As an alternative approach to the GCNN, we follow the idea introduced in [19] with the Self-Constructing Graph Network (SCG-Net): a graph neural network that outputs results from a low dimensional representation of the high resolution image created by a full CNN; the original shape of the image is then retrieved interpolating between pixels. In the original work, a bilinear interpolation is employed for the upsampling. In this way the authors were able to process big images containing up to \(6000\times 6000\) pixels. This seems a more natural approach to the problem when the input images contain dense features, rather than sparse and localized ones as in our case. We believe that the entire pipeline potentially washes out the fine grained information contained in the input during downscaling, which cannot be recovered by means of a simple interpolation.
Therefore, we introduce the U-shaped Self-Constructing Graph Network (USCG-Net), where a U-Net [20] like network structure with residual connections carries the information from the input node all the way to the outputs. Figure 3 shows the USCG-Net architecture, with pooling blocks, comprised of convolutional and pooling layers, that take care of stepwise scaling the inputs. A pretrained ResNeXt-50 with a \(32\times 4\) template [18] is used to build an initial feature map to be fed into the SCG layer. The early-layer representation of the pretrained network should be generic enough to catch the spatial features of the inputs, driving the training process during the initial phases of the optimization. Note the residual recombination operations in the right branch: the sum in the residual connections has been replaced by a convolution with a \(1\times 1\) kernel to increase the complexity of the network. Finally, for the final residual link, we employ again the multiplication trick, as explained in section “Graph Convolutional Neural Network”.
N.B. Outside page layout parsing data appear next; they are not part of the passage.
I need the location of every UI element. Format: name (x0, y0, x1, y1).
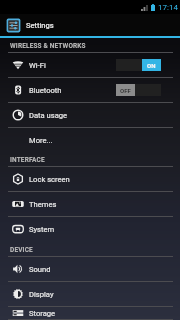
staticText: Bluetooth (29, 86, 62, 95)
staticText: Wi-Fi (29, 61, 46, 70)
staticText: 17:14 (158, 3, 178, 12)
staticText: OFF (120, 87, 131, 94)
button[interactable]: Wi-Fi switch (116, 59, 161, 71)
staticText: Themes (29, 200, 57, 209)
staticText: More... (29, 136, 53, 145)
button[interactable]: Data usage (0, 103, 180, 128)
button[interactable]: Display (0, 282, 180, 307)
staticText: Lock screen (29, 175, 70, 184)
staticText: WIRELESS & NETWORKS (10, 42, 86, 50)
staticText: INTERFACE (10, 156, 45, 164)
button[interactable]: Wi-Fi (0, 53, 180, 78)
staticText: ON (147, 62, 156, 69)
button[interactable]: Bluetooth (0, 78, 180, 103)
button[interactable]: More... (0, 128, 180, 153)
staticText: DEVICE (10, 246, 33, 254)
button[interactable]: Sound (0, 257, 180, 282)
staticText: Data usage (29, 111, 68, 120)
button[interactable]: Storage (0, 307, 180, 320)
button[interactable]: Lock screen (0, 167, 180, 192)
staticText: Settings (26, 21, 54, 30)
button[interactable]: Bluetooth switch (116, 84, 161, 96)
button[interactable]: Themes (0, 192, 180, 217)
staticText: System (29, 225, 55, 234)
button[interactable]: System (0, 217, 180, 242)
staticText: Display (29, 290, 54, 299)
staticText: Storage (29, 309, 56, 318)
button[interactable]: Settings (6, 14, 180, 36)
staticText: Sound (29, 265, 51, 274)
The SGC layer is the core of the network: the input image is turned into a graph, allowing connections between distant pixels. The SCG layer [19] takes in an image \({\mathbf {F}} \in {\mathbb {R}}^{h\times w\times d}\) and through an encoding functions, represented by dense layers, maps it into two outputs: an adjacency matrix \({\mathbf {A}} \in {\mathbb {R}}^{n\times n}\), describing the graph edges, and a node feature vector \({\hat{\mathbf {Z}}} \in {\mathbb {R}}^{n\times c}\). In the above formulas, d and c are the input and output channel dimensions, respectively and n, which is equal to the input image resolution \(h\times w\), is the number of extracted nodes. The predicted graph is then analyzed by a 1-layer graph neural network, such as GCN [21] or GIN [22], to further mix the node features, yielding a final node feature vector \({\hat{\mathbf {Z}}'} \in {\mathbb {R}}^{n\times c'}\). In our experiments, we exploited the GCN layer as default; architecture variants with other kinds of graph layers can be addressed in a future work. \({\hat{\mathbf {Z}}'}\) can be finally projected back into \({\mathbb {R}}^{h \times w \times c'}\) and upsampled by pooling blocks in the right branch of the USCG-Net to the original image resolution.
Dataset and Training
Datsets
In this section, we present the datasets used to train and test our models. We underline that we present results for simulated data only, testing on detector data is out of the scope of the present work. We simulate interactions within the ProtoDUNE SP chamber through the LArSoft [12] framework and its dunetpc package. We consider events originating from a proton beam of various energies, plus cosmic rays, interacting with the Argon targets. Our supervised training approach is based on simulated raw digits. The simulation provides also the associated noise-free charge depositions: we employ this information as target outputs for the denoising models.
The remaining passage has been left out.